La bomba l’ha lanciata ieri sera El País citando in esclusiva fonti bene informate della Commissione Ue. L’Europa, si legge sulle colonne del principale quotidiano spagnolo, starebbe addirittura considerando l’ipotesi di aprire anche alla Spagna l’accesso alle risorse del fondo di sostegno continentale. Una notizia smentita dal commissario agli Affari monetari Olli Rehn ma che pure è considerata plausibile dalle fonti del giornale iberico. Lunedì, Angela Merkel avrebbe dato il via libera al raddoppio del fondo Salva-Stati (da 500 a 940 miliardi di euro) con l’obiettivo di creare un firewall credibile di fronte al dilagare della crisi debitoria. L’ipotesi, a questo punto, è che la Spagna acceda alle risorse per fare ciò che in questo momento appare più che mai necessario: una massiccia iniezione di capitale nel suo tormentato sistema bancario.
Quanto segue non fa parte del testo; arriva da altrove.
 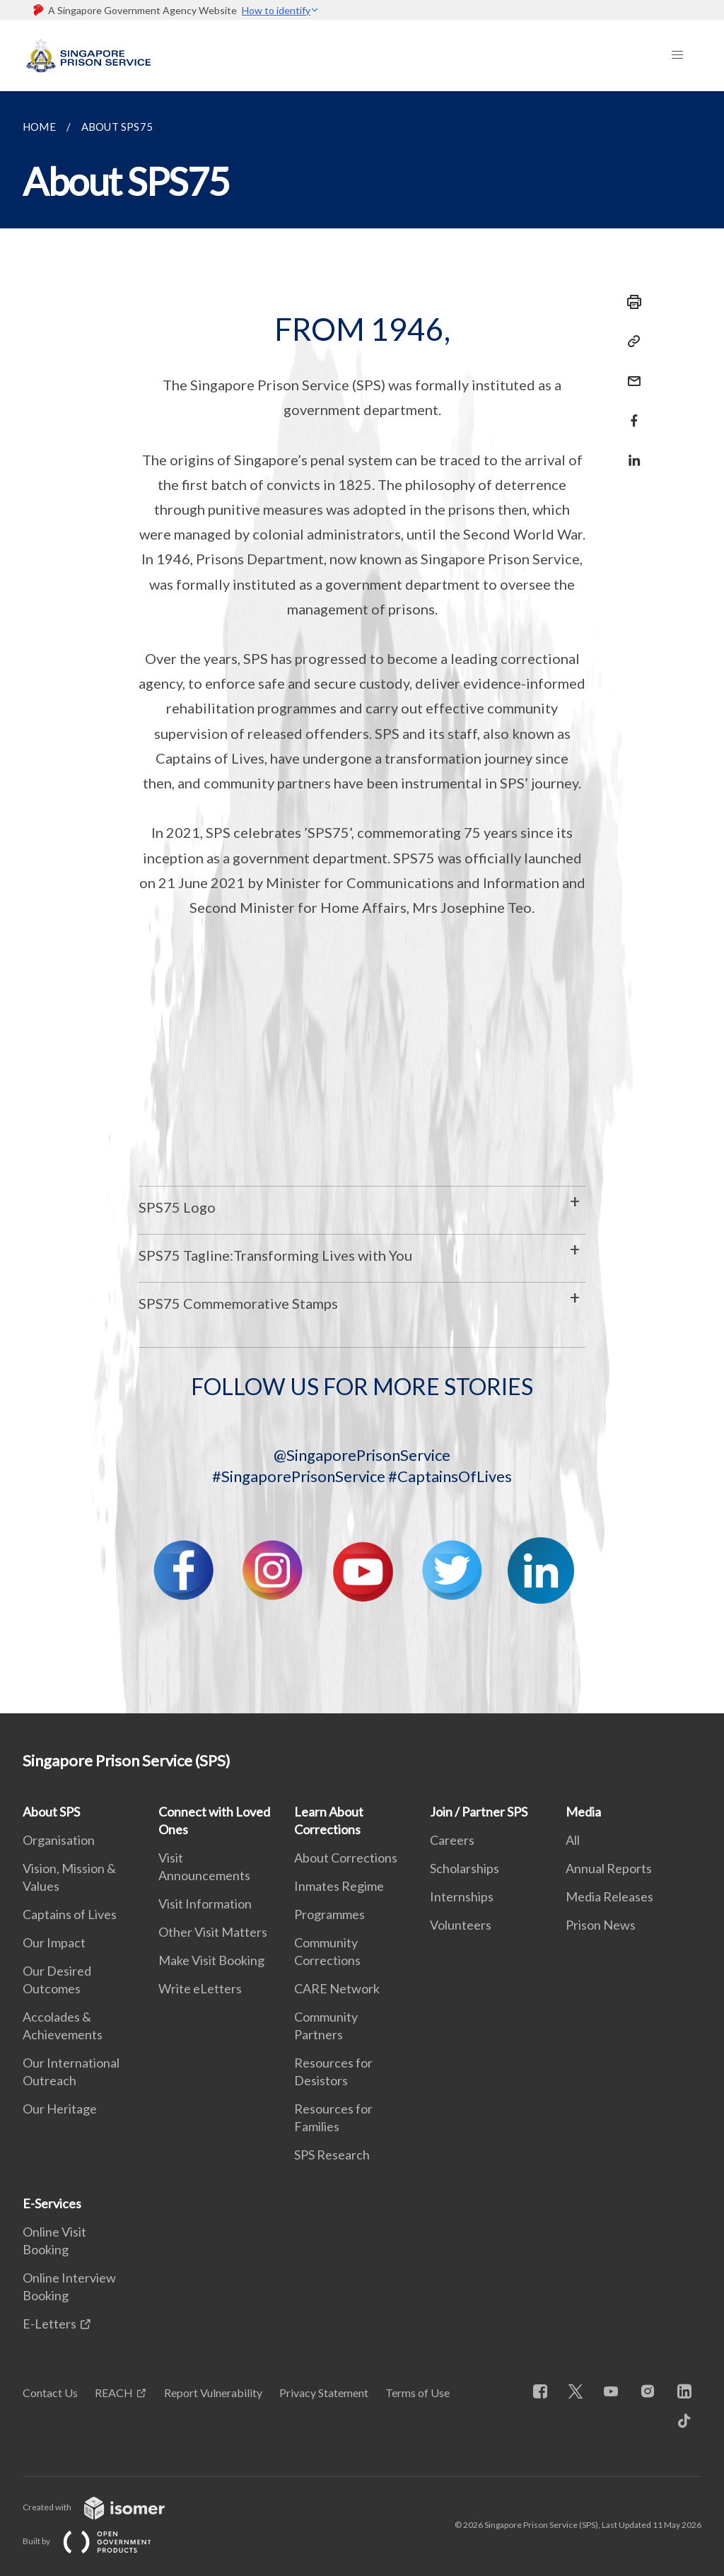 What do you see at coordinates (98, 2541) in the screenshot?
I see `Built by` at bounding box center [98, 2541].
Le ipotesi sulle cifre, nota proprio El País, sono molto variabili. Il governo di Madrid ha parlato di 52 miliardi, gli osservatori della banca svizzera Ubs di una cifra pressoché doppia. Quel che si sa per certo è che gli istituti di credito hanno bisogno di soldi e non è difficile capire il perché. Gli effetti della bolla immobiliare si fanno sentire ancora, nel senso che il tasso d’insolvenza sui prestiti resta potenzialmente elevato e il calo del valore degli immobili rende sempre meno efficaci in termini contabili i pignoramenti stessi. Come a dire che gli asset in mano alle banche si deprezzano rendendo ancor più necessario l’aumento di capitale, imposto a sua volta dalla debolezza congenita del sistema bancario locale.
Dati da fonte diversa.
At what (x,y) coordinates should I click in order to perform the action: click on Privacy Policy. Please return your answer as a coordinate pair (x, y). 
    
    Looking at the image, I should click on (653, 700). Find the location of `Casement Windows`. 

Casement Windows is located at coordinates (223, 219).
Per ovviare a quest’ultima, il governo di Mariano Rajoy ha proseguito nella strategia del precedente esecutivo cercando di accelerare i tempi. Gli istituti spagnoli hanno in pratica tempo fino alla fine dell’anno per completare i propri aumenti di capitale attraverso iniezioni di liquidità o pratiche di fusione e/o acquisizione. Il processo è ancora in corso, ma le insidie restano evidenti. Un po’, come si diceva, perché i dati macroeconomici fotografano un Paese in forte crisi, un po’ perché anche la strategia del quantitative easing europeo starebbe perdendo di efficacia. Le banche spagnole hanno fatto un massiccio ricorso al maxi prestito della Bce impegnandosi in parte a ricapitalizzare e in parte ad acquistare i titoli di Stato. Ovvero, hanno fatto ciò che veniva chiesto loro tanto dall’Eurotower quanto da Madrid. Il problema, però, è che nel corso dell’anno i titoli di Stato spagnoli sono andati incontro ad un progressivo deprezzamento di fronte all’aumento del rischio insolvenza del Paese. Con il risultato che anche questi asset illiquidi si sono progressivamente svalutati.
Questa mattina, i titoli decennali di Madrid rendevano il 5,33% contro il 3,99% dei quinquennali e il 2,38 dei biennali. In pratica, come si dice in questi casi, la curva starebbe diventando sempre più piatta tra medio e lungo periodo, un fenomeno non drammatico (nei casi più gravi sono i titoli a 5 anni a rendere tipicamente più degli altri) ma pur sempre preoccupante. Male anche lo spread con i decennali tedeschi che si piazza ora attorno ai 340 punti base rimarcando quella tendenza in atto negli ultimi tempi che ha visto un nuovo sorpasso di Madrid su Roma nella classifica di rischio sovrano. Un avanzamento su cui influiscono le pessime prospettivi sul contenimento del deficit che, a fronte di una rinnovata politica di austerity, dovrebbe calare dall’8,5% al 5,3%. Ben al di sopra, in ogni caso, dall’obiettivo ideale del 3% fissato per quest’anno dall’Unione Europea.